Scalability Characteristics

Horizontal Scaling

  • Fully stateless: Add more instances without coordination
  • No shared state: Each instance owns only active requests
  • Database-free: No bottleneck or single point of failure

Rate Limiting

  • ⚠️ Currently none: Single token shared across all users
  • Recommendation: Implement per-token or per-IP rate limiting if needed

Performance

  • Latency: ~50-200ms overhead per request (serialization + HTTP)
  • Throughput: Limited by OpenAI API tier, not gateway capacity
  • Memory: ~20MB per instance (Hono + dependencies)

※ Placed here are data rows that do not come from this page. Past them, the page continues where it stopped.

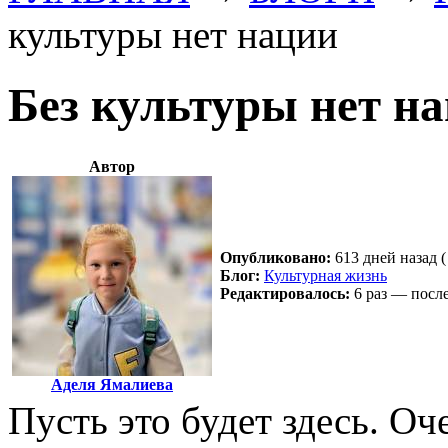
культуры нет нации
Без культуры нет н
Автор
Опубликовано:
613 дней назад (
Блог:
Культурная жизнь
Редактировалось:
6 раз — после
Аделя Ямалиева
Пусть это будет здесь. Оч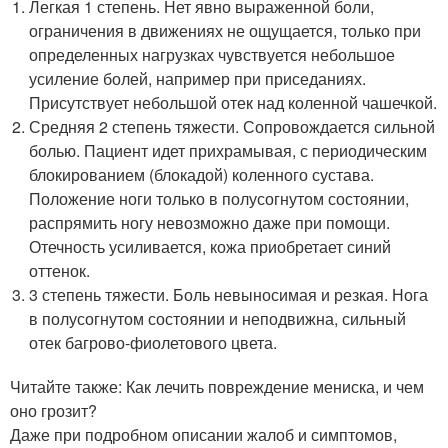
Легкая 1 степень. Нет явно выраженной боли,
ограничения в движениях не ощущается, только при
определенных нагрузках чувствуется небольшое
усиление болей, например при приседаниях.
Присутствует небольшой отек над коленной чашечкой.
Средняя 2 степень тяжести. Сопровождается сильной
болью. Пациент идет прихрамывая, с периодическим
блокированием (блокадой) коленного сустава.
Положение ноги только в полусогнутом состоянии,
распрямить ногу невозможно даже при помощи.
Отечность усиливается, кожа приобретает синий
оттенок.
3 степень тяжести. Боль невыносимая и резкая. Нога
в полусогнутом состоянии и неподвижна, сильный
отек багрово-фиолетового цвета.
Читайте также: Как лечить повреждение мениска, и чем
оно грозит?
Даже при подробном описании жалоб и симптомов,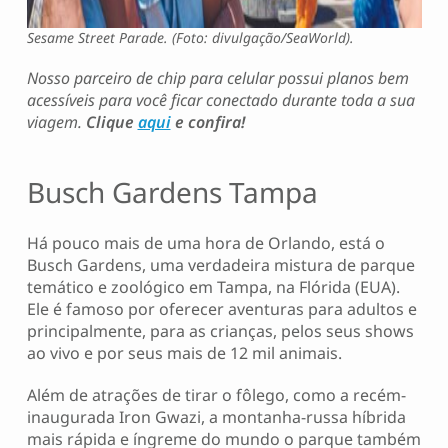
Sesame Street Parade. (Foto: divulgação/SeaWorld).
Nosso parceiro de chip para celular possui planos bem
acessíveis para você ficar conectado durante toda a sua
viagem.
Clique
aqui
e confira!
Busch Gardens Tampa
Há pouco mais de uma hora de Orlando, está o
Busch Gardens, uma verdadeira mistura de parque
temático e zoológico em Tampa, na Flórida (EUA).
Ele é famoso por oferecer aventuras para adultos e
principalmente, para as crianças, pelos seus shows
ao vivo e por seus mais de 12 mil animais.
Além de atrações de tirar o fôlego, como a recém-
inaugurada Iron Gwazi, a montanha-russa híbrida
mais rápida e íngreme do mundo o parque também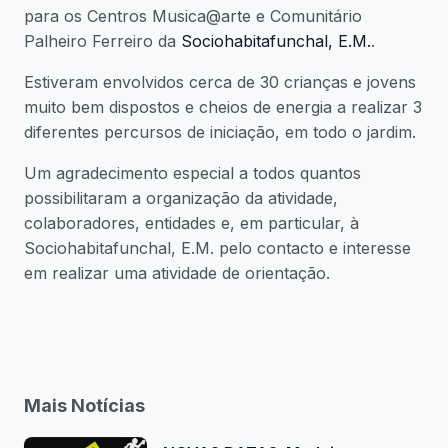
para os Centros Musica@arte e Comunitário
Palheiro Ferreiro da
Sociohabitafunchal, E.M.
.
Estiveram envolvidos cerca de 30 crianças e jovens
muito bem dispostos e cheios de energia a realizar 3
diferentes percursos de iniciação, em todo o jardim.
Um agradecimento especial a todos quantos
possibilitaram a organização da atividade,
colaboradores, entidades e, em particular, à
Sociohabitafunchal, E.M. pelo contacto e interesse
em realizar uma atividade de orientação.
Mais Notícias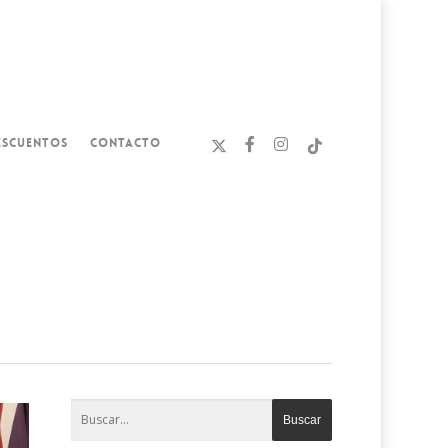
ESCUENTOS
CONTACTO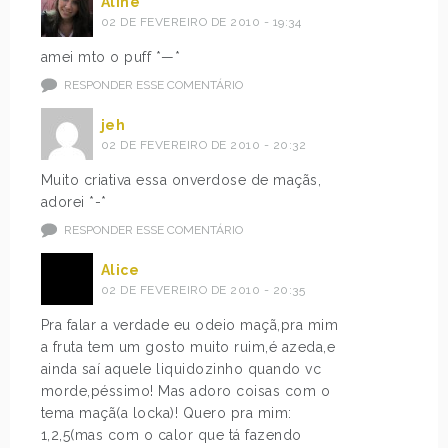
Aline
02 DE FEVEREIRO DE 2010 - 19:34
amei mto o puff *—*
RESPONDER ESSE COMENTÁRIO
jeh
02 DE FEVEREIRO DE 2010 - 20:32
Muito criativa essa onverdose de maçãs,
adorei *-*
RESPONDER ESSE COMENTÁRIO
Alice
02 DE FEVEREIRO DE 2010 - 20:35
Pra falar a verdade eu odeio maçã,pra mim
a fruta tem um gosto muito ruim,é azeda,e
ainda saí aquele liquidozinho quando vc
morde,péssimo! Mas adoro coisas com o
tema maçã(a locka)! Quero pra mim:
1,2,5(mas com o calor que tá fazendo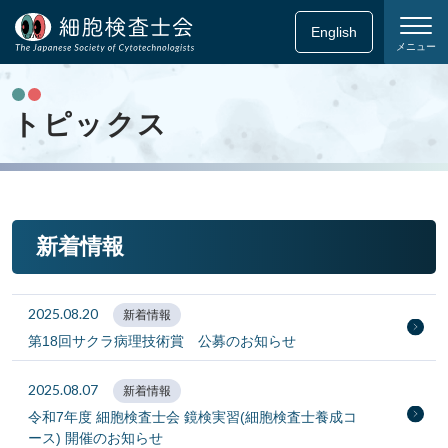
English
メニュー
トピックス
新着情報
2025.08.20
新着情報
第18回サクラ病理技術賞 公募のお知らせ
2025.08.07
新着情報
令和7年度 細胞検査士会 鏡検実習(細胞検査士養成コ
ース) 開催のお知らせ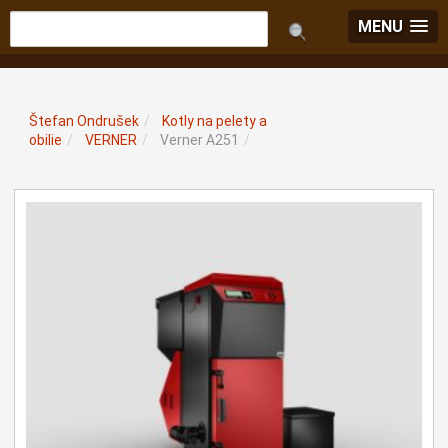
MENU
Štefan Ondrušek
/
Kotly na pelety a
obilie
/
VERNER
/
Verner A251
/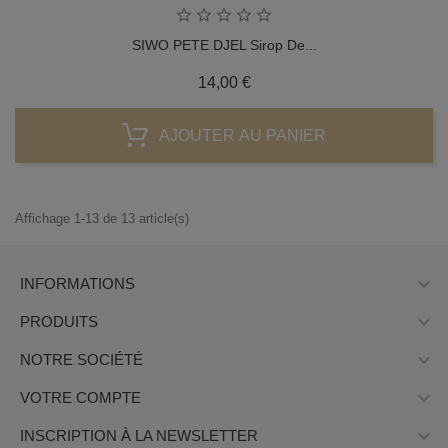
SIWO PETE DJEL Sirop De...
Prix
14,00 €
AJOUTER AU PANIER
Affichage 1-13 de 13 article(s)

INFORMATIONS

PRODUITS

NOTRE SOCIÉTÉ

VOTRE COMPTE

INSCRIPTION À LA NEWSLETTER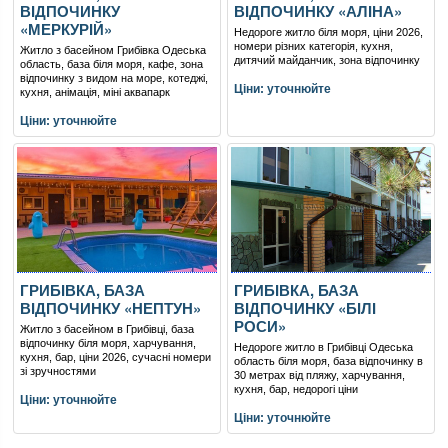
ВІДПОЧИНКУ
ВІДПОЧИНКУ «АЛІНА»
«МЕРКУРІЙ»
Недороге житло біля моря, ціни 2026,
номери різних категорія, кухня,
Житло з басейном Грибівка Одеська
дитячий майданчик, зона відпочинку
область, база біля моря, кафе, зона
відпочинку з видом на море, котеджі,
Ціни: уточнюйте
кухня, анімація, міні аквапарк
Ціни: уточнюйте
ГРИБІВКА, БАЗА
ГРИБІВКА, БАЗА
ВІДПОЧИНКУ «НЕПТУН»
ВІДПОЧИНКУ «БІЛІ
РОСИ»
Житло з басейном в Грибівці, база
відпочинку біля моря, харчування,
Недороге житло в Грибівці Одеська
кухня, бар, ціни 2026, сучасні номери
область біля моря, база відпочинку в
зі зручностями
30 метрах від пляжу, харчування,
кухня, бар, недорогі ціни
Ціни: уточнюйте
Ціни: уточнюйте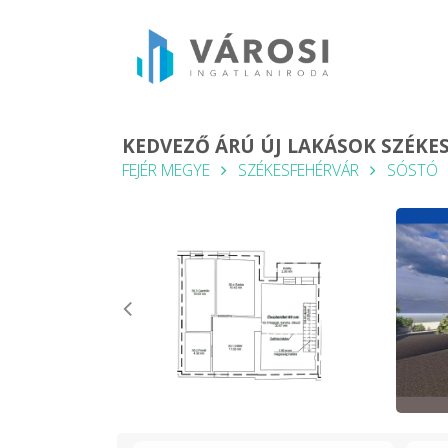
KEDVEZŐ ÁRÚ ÚJ LAKÁSOK SZÉK
FEJÉR MEGYE
SZÉKESFEHÉRVÁR
SÓSTÓ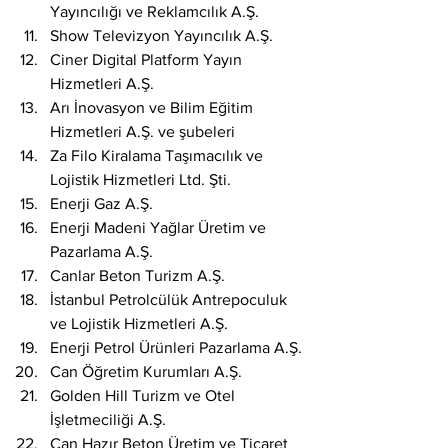
Yayıncılığı ve Reklamcılık A.Ş.
Show Televizyon Yayıncılık A.Ş.
Ciner Digital Platform Yayın 
Hizmetleri A.Ş.
Arı İnovasyon ve Bilim Eğitim 
Hizmetleri A.Ş. ve şubeleri
Za Filo Kiralama Taşımacılık ve 
Lojistik Hizmetleri Ltd. Şti.
Enerji Gaz A.Ş.
Enerji Madeni Yağlar Üretim ve 
Pazarlama A.Ş.
Canlar Beton Turizm A.Ş.
İstanbul Petrolcülük Antrepoculuk 
ve Lojistik Hizmetleri A.Ş.
Enerji Petrol Ürünleri Pazarlama A.Ş.
Can Öğretim Kurumları A.Ş.
Golden Hill Turizm ve Otel 
İşletmeciliği A.Ş.
Can Hazır Beton Üretim ve Ticaret 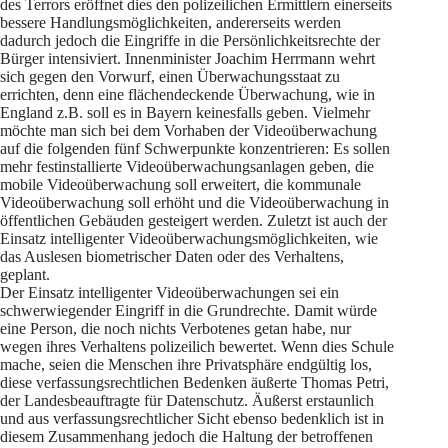
des Terrors eröffnet dies den polizeilichen Ermittlern einerseits
bessere Handlungsmöglichkeiten, andererseits werden
dadurch jedoch die Eingriffe in die Persönlichkeitsrechte der
Bürger intensiviert. Innenminister Joachim Herrmann wehrt
sich gegen den Vorwurf, einen Überwachungsstaat zu
errichten, denn eine flächendeckende Überwachung, wie in
England z.B. soll es in Bayern keinesfalls geben. Vielmehr
möchte man sich bei dem Vorhaben der Videoüberwachung
auf die folgenden fünf Schwerpunkte konzentrieren: Es sollen
mehr festinstallierte Videoüberwachungsanlagen geben, die
mobile Videoüberwachung soll erweitert, die kommunale
Videoüberwachung soll erhöht und die Videoüberwachung in
öffentlichen Gebäuden gesteigert werden. Zuletzt ist auch der
Einsatz intelligenter Videoüberwachungsmöglichkeiten, wie
das Auslesen biometrischer Daten oder des Verhaltens,
geplant.
Der Einsatz intelligenter Videoüberwachungen sei ein
schwerwiegender Eingriff in die Grundrechte. Damit würde
eine Person, die noch nichts Verbotenes getan habe, nur
wegen ihres Verhaltens polizeilich bewertet. Wenn dies Schule
mache, seien die Menschen ihre Privatsphäre endgültig los,
diese verfassungsrechtlichen Bedenken äußerte Thomas Petri,
der Landesbeauftragte für Datenschutz. Äußerst erstaunlich
und aus verfassungsrechtlicher Sicht ebenso bedenklich ist in
diesem Zusammenhang jedoch die Haltung der betroffenen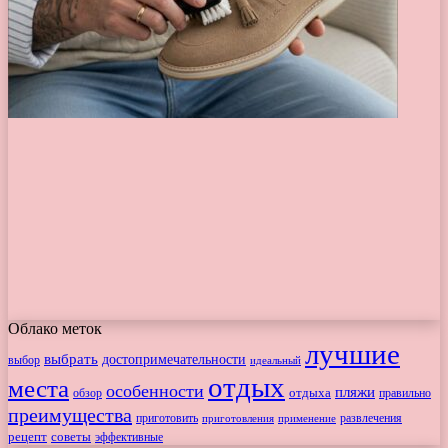
Облако меток
лучшие
выбрать
достопримечательности
выбор
идеальный
отдых
места
особенности
пляжи
обзор
отдыха
правильно
преимущества
приготовить
приготовления
развлечения
применение
рецепт
советы
эффективные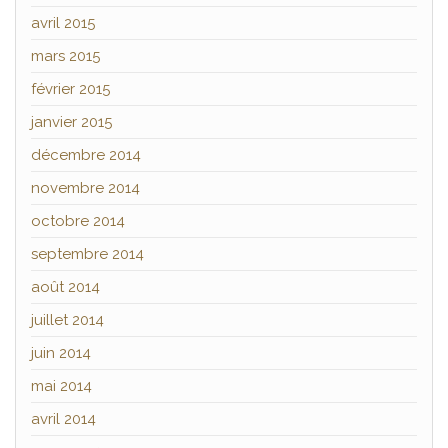
avril 2015
mars 2015
février 2015
janvier 2015
décembre 2014
novembre 2014
octobre 2014
septembre 2014
août 2014
juillet 2014
juin 2014
mai 2014
avril 2014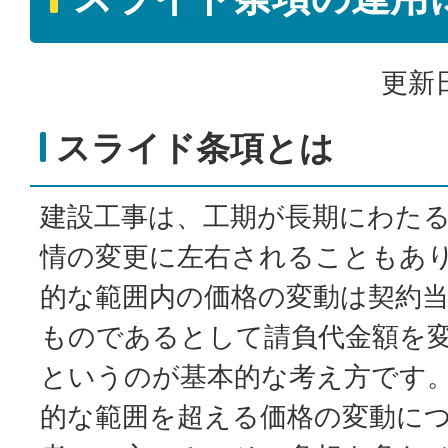
更新日
スライド条項とは
建設工事は、工期が長期にわた
情の変更に左右されることもあ
的な範囲内の価格の変動は契約
ものであるとして請負代金額を
というのが基本的な考え方です
的な範囲を超える価格の変動に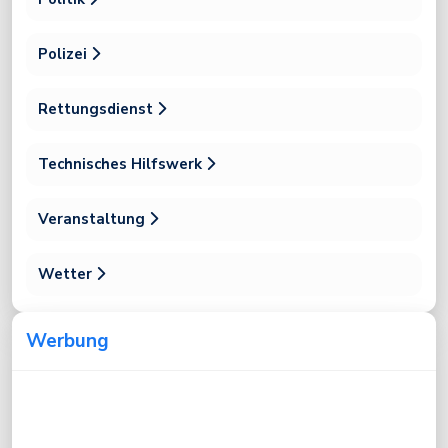
Polizei
Rettungsdienst
Technisches Hilfswerk
Veranstaltung
Wetter
Werbung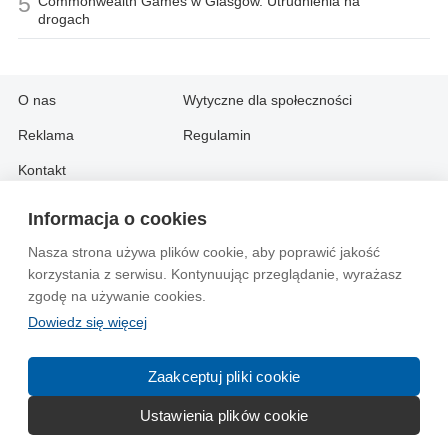
5
Commonwealth Games w Glasgow. Utrudnienia na
drogach
O nas
Wytyczne dla społeczności
Reklama
Regulamin
Kontakt
Informacja o cookies
Information in English:
Nasza strona używa plików cookie, aby poprawić jakość
About
Contact
korzystania z serwisu. Kontynuując przeglądanie, wyrażasz
Advertise
zgodę na używanie cookies.
Dowiedz się więcej
© 2004-2026 Emito.net
Zaakceptuj pliki cookie
Ustawienia plików cookie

Error Handling Architecture

Authentication Errors

Client → Gateway (missing/invalid token)
         └→ Return 401 with error details
            No API call made

Transform Errors

Client → Gateway → Transform fails (malformed request)
                   └→ Return 400 Bad Request
                      No API call made

OpenAI API Errors

Client → Gateway → OpenAI API returns error
                   └→ Convert to Anthropic error format
                      └→ Return to client

Network Errors

Client → Gateway → OpenAI unreachable
                   └→ Timeout or connection error
                      └→ Return 500 Internal Server Error

Security Model

Authentication

  • Method: Single shared token (GATEWAY_TOKEN)
  • Comparison: Timing-safe to prevent brute-force via timing attacks
  • Suitable for: Personal use, small teams with trusted members
  • Not suitable for: Multi-tenant, public access, high-security requirements

Token Locations

  • Client stores in ANTHROPIC_AUTH_TOKEN environment variable
  • Server validates against GATEWAY_TOKEN environment variable
  • Never logged or exposed in error messages

Recommendations for Production

  1. Use strong, randomly generated token (32+ characters)
  2. Rotate token periodically
  3. Use HTTPS only (Vercel provides free HTTPS)
  4. Consider rate limiting by IP if exposed to untrusted networks
  5. Monitor token usage logs for suspicious patterns

Monitoring & Observability

Built-in Logging

  • Hono logger middleware logs all requests (method, path, status, latency)
  • Errors logged to console with stack traces
  • Request/response body logging (for debugging, exclude in production)
  • Token usage tracking (prompt/completion tokens)
  • API error rate monitoring
  • Latency percentiles (p50, p95, p99)
  • OpenAI API quota tracking

Future Architecture Considerations

Potential Enhancements

  1. Per-request authentication: Support API keys per user/token
  2. Request routing: Route based on model, user, or other properties
  3. Response caching: Cache repeated identical requests
  4. Rate limiting: Token bucket or sliding window per client
  5. Webhook logging: Send detailed logs to external system
  6. Provider abstraction: Support multiple backends (Google, Anthropic, etc.)

Current Constraints Preventing Enhancement

  • Single-token auth: No per-user isolation
  • Minimal state: Cannot track usage per user
  • Stateless design: Cannot implement caching or rate limiting without storage
  • Simple model mapping: Cannot route intelligently

These are intentional trade-offs prioritizing simplicity over flexibility.